Meanwhile, McCarthy is drawing flak for his appearance on "Fox News Sunday." Chris Wallace asked him about his conversation with Trump on the day of the Jan. 6 riot, in which the former president said the mob was "more upset by the election" than McCarthy was, according to another House Republican.

McCarthy sidestepped that question, not denying it, but said he had called Trump and said his supporters had to end the insurrection. And, the congressman said, Trump told him that he would "put something out to make sure to stop this. And that’s what he did, he put a video out later."

Wallace noted it was "quite a lot later" and "a pretty weak video." (Trump said "we love you" but that the protesters should go home.)

In a New York Times profile yesterday, McCarthy, who has visited Trump at Mar-a-Lago, said "he goes up and down with his anger. He’s mad at everybody one day. He’s mad at me one day."

The California Republican continues to defend his role in backing Trump’s challenge of the Electoral College results on Jan. 6, although "friends say that he knows better and is as exasperated by Mr.

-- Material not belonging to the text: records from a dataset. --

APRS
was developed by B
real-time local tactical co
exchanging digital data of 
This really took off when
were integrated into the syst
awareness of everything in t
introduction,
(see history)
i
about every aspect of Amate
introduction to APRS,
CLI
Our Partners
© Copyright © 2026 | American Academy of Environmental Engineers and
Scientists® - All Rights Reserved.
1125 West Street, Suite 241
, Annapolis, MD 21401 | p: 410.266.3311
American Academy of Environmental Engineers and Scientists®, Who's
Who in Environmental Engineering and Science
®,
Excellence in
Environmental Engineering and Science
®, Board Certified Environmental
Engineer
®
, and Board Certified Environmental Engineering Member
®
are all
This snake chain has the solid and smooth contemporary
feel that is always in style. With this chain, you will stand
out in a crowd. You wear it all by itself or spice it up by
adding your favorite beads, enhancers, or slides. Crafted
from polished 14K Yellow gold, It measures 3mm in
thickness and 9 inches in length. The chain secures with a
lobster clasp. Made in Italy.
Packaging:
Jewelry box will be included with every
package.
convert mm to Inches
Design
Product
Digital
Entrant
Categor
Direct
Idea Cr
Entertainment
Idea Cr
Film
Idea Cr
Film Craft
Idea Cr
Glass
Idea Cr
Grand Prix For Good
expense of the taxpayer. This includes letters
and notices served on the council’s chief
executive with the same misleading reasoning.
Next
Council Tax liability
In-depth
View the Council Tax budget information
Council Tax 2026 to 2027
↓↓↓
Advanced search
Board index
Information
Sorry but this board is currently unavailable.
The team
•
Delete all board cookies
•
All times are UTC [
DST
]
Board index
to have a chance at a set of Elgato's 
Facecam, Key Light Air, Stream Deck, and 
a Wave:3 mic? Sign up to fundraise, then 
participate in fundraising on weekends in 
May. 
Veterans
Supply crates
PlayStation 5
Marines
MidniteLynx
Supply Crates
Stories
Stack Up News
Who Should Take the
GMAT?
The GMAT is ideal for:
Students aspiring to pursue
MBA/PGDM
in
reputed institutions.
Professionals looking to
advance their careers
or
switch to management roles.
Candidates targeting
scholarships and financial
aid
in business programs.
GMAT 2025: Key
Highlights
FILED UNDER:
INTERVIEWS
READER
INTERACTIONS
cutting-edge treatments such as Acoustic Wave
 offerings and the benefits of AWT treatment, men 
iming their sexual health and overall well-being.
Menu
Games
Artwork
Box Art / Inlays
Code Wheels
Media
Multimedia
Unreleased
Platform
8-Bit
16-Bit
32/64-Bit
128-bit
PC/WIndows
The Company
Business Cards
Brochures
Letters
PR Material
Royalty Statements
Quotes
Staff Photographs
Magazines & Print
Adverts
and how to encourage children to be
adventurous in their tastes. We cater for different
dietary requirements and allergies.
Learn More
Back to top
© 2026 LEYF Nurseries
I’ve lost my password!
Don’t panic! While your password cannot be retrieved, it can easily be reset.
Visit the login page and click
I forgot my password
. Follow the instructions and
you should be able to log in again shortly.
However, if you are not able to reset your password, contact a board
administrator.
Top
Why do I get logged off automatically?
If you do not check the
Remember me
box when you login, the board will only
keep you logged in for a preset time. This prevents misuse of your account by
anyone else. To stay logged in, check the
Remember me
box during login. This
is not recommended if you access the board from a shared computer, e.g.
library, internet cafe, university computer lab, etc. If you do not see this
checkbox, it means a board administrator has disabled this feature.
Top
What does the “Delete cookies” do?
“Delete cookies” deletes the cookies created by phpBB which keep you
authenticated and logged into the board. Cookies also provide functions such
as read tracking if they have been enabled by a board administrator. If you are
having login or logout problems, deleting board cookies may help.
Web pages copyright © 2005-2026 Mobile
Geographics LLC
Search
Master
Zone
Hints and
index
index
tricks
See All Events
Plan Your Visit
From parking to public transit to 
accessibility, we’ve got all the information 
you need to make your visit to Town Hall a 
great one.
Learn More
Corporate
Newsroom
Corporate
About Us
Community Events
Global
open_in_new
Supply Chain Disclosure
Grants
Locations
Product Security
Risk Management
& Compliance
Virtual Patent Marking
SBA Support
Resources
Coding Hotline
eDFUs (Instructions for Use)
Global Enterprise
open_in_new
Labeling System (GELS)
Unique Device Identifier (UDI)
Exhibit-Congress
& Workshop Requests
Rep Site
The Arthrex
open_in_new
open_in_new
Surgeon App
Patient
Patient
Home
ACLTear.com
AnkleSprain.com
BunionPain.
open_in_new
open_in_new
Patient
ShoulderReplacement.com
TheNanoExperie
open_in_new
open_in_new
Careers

Trump’s behavior as other top Republicans," the Times reports. McCarthy argued that he and his colleagues challenged the results in only two states, Arizona and Pennsylvania, so Joe Biden would be president regardless—an interesting deflection, to say the least.

McCarthy made clear he sees his job as fostering Republican unity, preventing any widening split with Trump that would upset next year’s elections and keep him out of the speaker’s office.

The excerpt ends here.